The number blew past analysts’ expectations. The unemployment rate dipped to 5 percent.
More than six years after the recession ended, the job market is nearing a full recovery. The jobless rate peaked at 10 percent in 2009 and is now closing in on what many economists believe is its lowest sustainable level.
Still, the number of people working part-time who would prefer full-time positions remains unusually high and wage growth has been stagnant. The share of people participating in the labor force has fallen to the lowest levels in three decades. Though much of the decline is due to demographic changes, many workers have become so discouraged about their prospects of finding a job that they’ve given up the search.
Declining unemployment and a smaller workforce mean that the economy does not need to add a large number of jobs each month in order to tread water. Jim O’Sullivan, chief U.S. economist at High Frequency Economics, estimated that hiring would only need to clock in at 59,000 jobs a month over time to keep the unemployment rate steady. He forecast the economy would add 210,000 jobs in October.
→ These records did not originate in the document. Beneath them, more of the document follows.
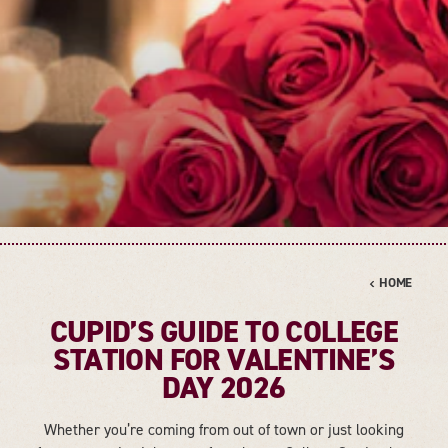
HOME
CUPID’S GUIDE TO COLLEGE
STATION FOR VALENTINE’S
DAY 2026
Whether you’re coming from out of town or just looking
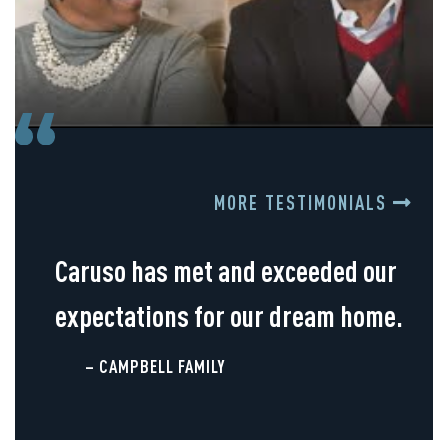
MORE TESTIMONIALS
Caruso has met and exceeded our
expectations for our dream home.
– CAMPBELL FAMILY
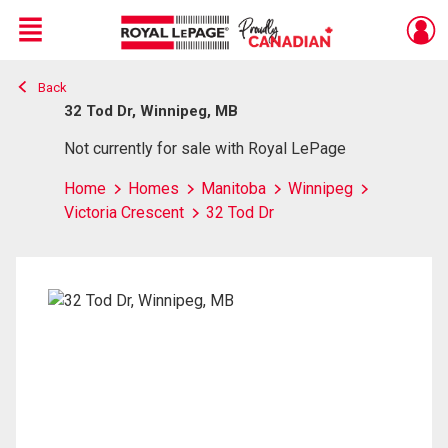
Menu
Back
Live
En Direct
32 Tod Dr, Winnipeg, MB
Not currently for sale with Royal LePage
Home
Homes
Manitoba
Winnipeg
Victoria Crescent
32 Tod Dr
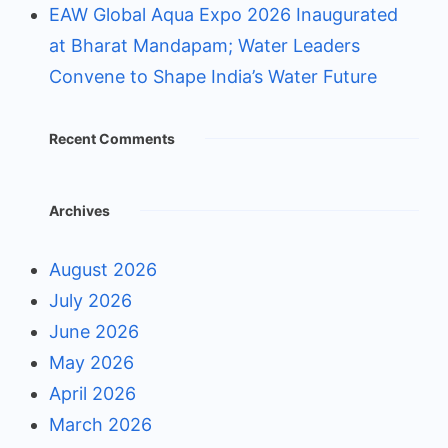
EAW Global Aqua Expo 2026 Inaugurated
at Bharat Mandapam; Water Leaders
Convene to Shape India’s Water Future
Recent Comments
Archives
August 2026
July 2026
June 2026
May 2026
April 2026
March 2026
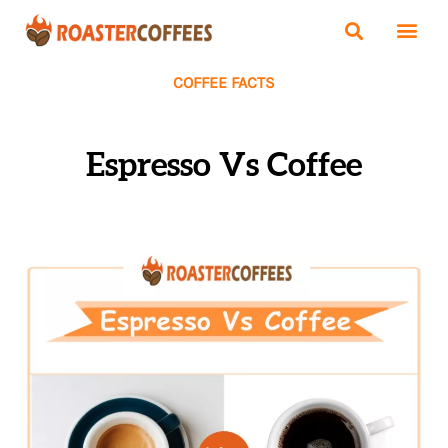
COFFEE FACTS
Espresso Vs Coffee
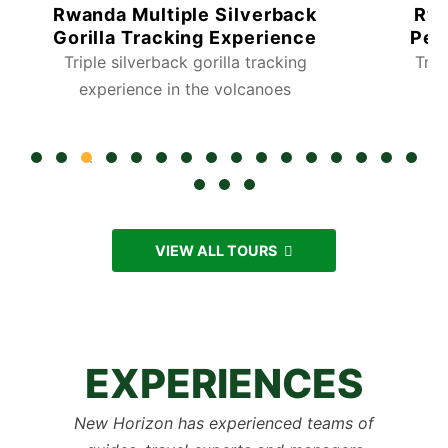
Rwanda Multiple Silverback
Rwa
Gorilla Tracking Experience
Per
Triple silverback gorilla tracking
Trac
experience in the volcanoes
VIEW ALL TOURS
EXPERIENCES
New Horizon has experienced teams of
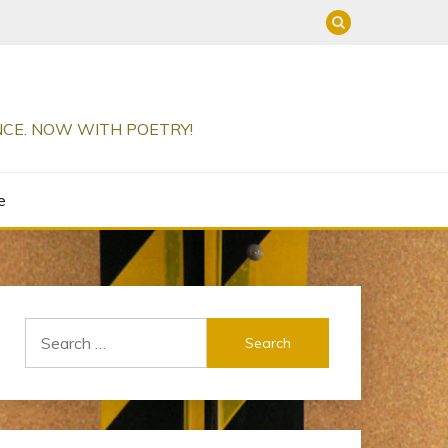
ENCE. NOW WITH POETRY!
e
Search
for:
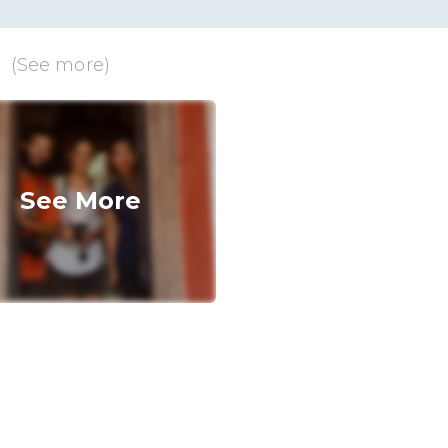
u
(See more)
See More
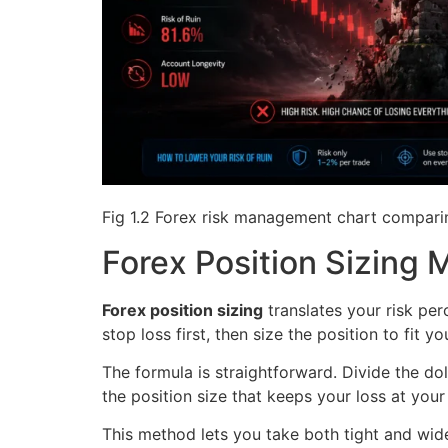
Fig 1.2 Forex risk management chart comparin
Forex Position Sizing
Forex position sizing
translates your risk per
stop loss first, then size the position to fit y
The formula is straightforward. Divide the dol
the position size that keeps your loss at you
This method lets you take both tight and wid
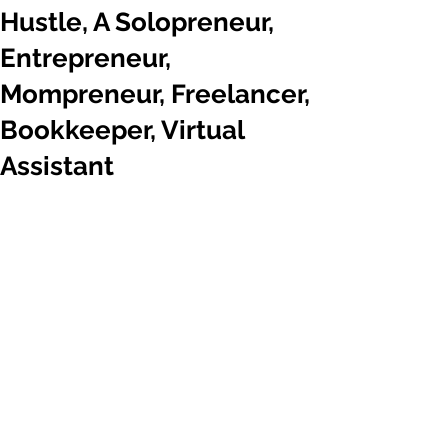
Hustle, A Solopreneur,
Entrepreneur,
Mompreneur, Freelancer,
Bookkeeper, Virtual
Assistant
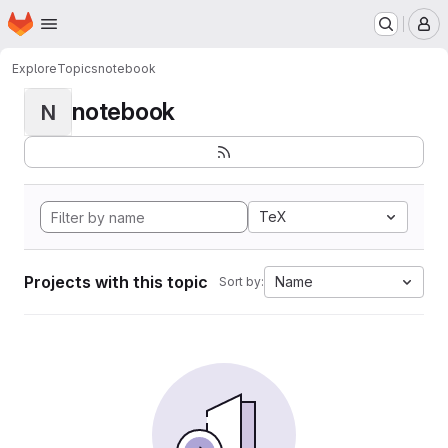
Homepage
Skip to main content
M
Explore
Topics
notebook
notebook
N
TeX
Projects with this topic
Name
Sort by:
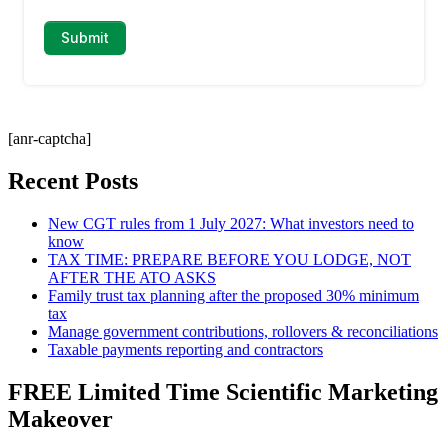
[anr-captcha]
Recent Posts
New CGT rules from 1 July 2027: What investors need to
know
TAX TIME: PREPARE BEFORE YOU LODGE, NOT
AFTER THE ATO ASKS
Family trust tax planning after the proposed 30% minimum
tax
Manage government contributions, rollovers & reconciliations
Taxable payments reporting and contractors
FREE Limited Time Scientific Marketing
Makeover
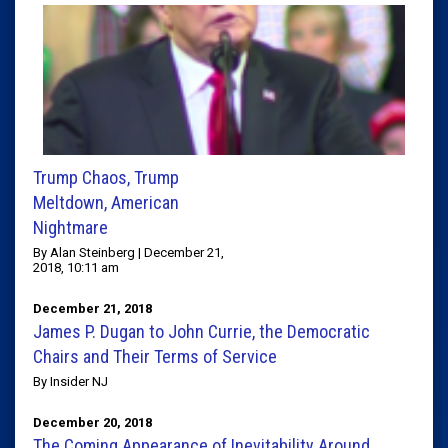
Trump Chaos, Trump
Meltdown, American
Nightmare
By Alan Steinberg | December 21,
2018, 10:11 am
December 21, 2018
James P. Dugan to John Currie, the Democratic
Chairs and Their Terms of Service
By Insider NJ
December 20, 2018
The Coming Appearance of Inevitability Around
Progress in the job market is a key factor in the Federal Reserve’s decision whether to raise its target interest rate this December for the first time in nearly a decade. The central bank cut its rate to zero during the 2008 financial crisis and has kept it there ever since in hopes of fostering a stronger recovery.
The Fed has repeatedly said that it expects to finally begin pulling back its support this year by lifting its target for interest rates if the recovery keeps chugging along as expected. Inflation has been running below the Fed’s goal of 2 percent, which is generally considered consistent with a healthy economy. But officials generally believe that strong hiring will eventually push prices back up.
“I think the case for liftoff will continue to firm up,” Atlanta Fed President Dennis Lockhart said in a speech Thursday.
The biggest risk to the recovery in the United States comes from overseas. China has acknowledged that the breakneck expansion that helped buoy the global economy after the financial crisis is no longer sustainable. The country lowered its target for annual growth over the next five years from 7 percent to 6.5 percent.
Fears over China’s ability to engineer a smooth transition set off wild swings in global financial markets over the summer, including a 1,000-point drop in the Dow Jones industrial average. Prices for oil and other commodities have plunged as a result of weak demand overseas, forcing the manufacturing and oil industries to shed thousands of jobs.
But Fed officials believe the ripple effects have not extended much further. Financial markets have calmed down, with the Dow now back in the green for the year. Consumer spending has remained robust, while the housing market has continued its slow recovery.
“At this point, I see the U.S. economy as performing well,” Fed Chair Janet Yellen said Wednesday during testimony on Capitol Hill.